Ajit Kumar Jha
In sharp contrast to the Gujarat tornado, where the BJP crushed the Opposition, the Congress Party won Himachal decisively defeating the incumbent BJP. Led by Priyanka Gandhi, Pratibha Singh (the widow of six-time former CM, the late Virbhadra Singh) and the local Himachal Congress leaders, the GOP romped home with a victory in the hill state.
Despite the less than one per cent vote share difference between the winner Congress (43.9 per cent) and the loser BJP (43 per cent), thanks to the Cube Law at work in a first-past-the-post simple majority electoral system, the Congress ended up winning 40 seats out of 68 in contrast to the BJP’s 25 seats. Three seats were won by Independents (read BJP rebels).
Congress’s victory in Himachal is decisive given that the Grand Old Party (GOP) won the state sans Rahul Gandhi, Sonia Gandhi and the entire senior Congress leadership (all busy with the Bharat Jodo Yatra). The BJP’s top leadership, deeply divided and riven with factions, lived under the same illusion.
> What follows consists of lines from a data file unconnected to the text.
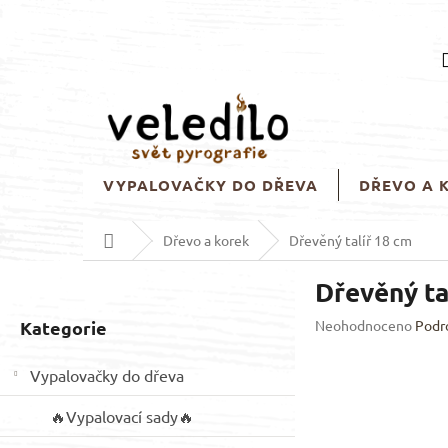
Přejít
na
obsah
VYPALOVAČKY DO DŘEVA
DŘEVO A 
Domů
Dřevo a korek
Dřevěný talíř 18 cm
P
Dřevěný ta
o
s
Přeskočit
Průměrné
Kategorie
Neohodnoceno
Podr
t
hodnocení
kategorie
r
produktu
Vypalovačky do dřeva
a
je
n
0,0
🔥Vypalovací sady🔥
z
n
5
í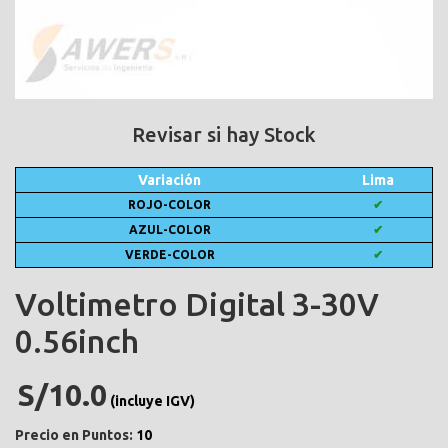
Revisar si hay Stock
Variación
Lima
ROJO-COLOR
✔
AZUL-COLOR
✔
VERDE-COLOR
✔
Voltimetro Digital 3-30V
0.56inch
S/10.0
(incluye IGV)
Precio en Puntos:
10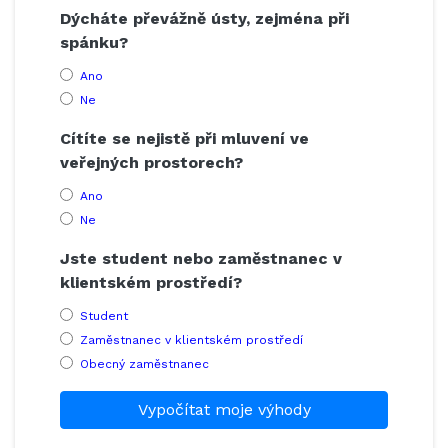
Dýcháte převážně ústy, zejména při
spánku?
Ano
Ne
Cítíte se nejistě při mluvení ve
veřejných prostorech?
Ano
Ne
Jste student nebo zaměstnanec v
klientském prostředí?
Student
Zaměstnanec v klientském prostředí
Obecný zaměstnanec
Vypočítat moje výhody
But the ire of the Himachal voters booted the incumbent out of power despite a blitzkreig campaign by Prime Minister Narendra Modi, BJP President JP Nadda, Cabinet Minister Anurag Thakur and others.
The palpable anger among large section of voters: apple growers, those whose land was acquired by the state Government for road construction without adequate compensation, those who suffered due to the scrapping of the old pension scheme (Congress promised the revival of the old pension scheme), led the voters to the 40-year old Himachali Hill tradition of defeating the incumbent and switching the winner.
Although the BJP Chief Minister Jairam Thakur won his Seraj seat with a respectable margin of 38,183 votes, nine of his 12 Cabinet ministers lost their seats given rebel BJPs queering the pitch for the saffron party. Given the decisive nature of the Congress victory in Himachal, the BJP cannot snatch victory from the jaws of defeat via defections.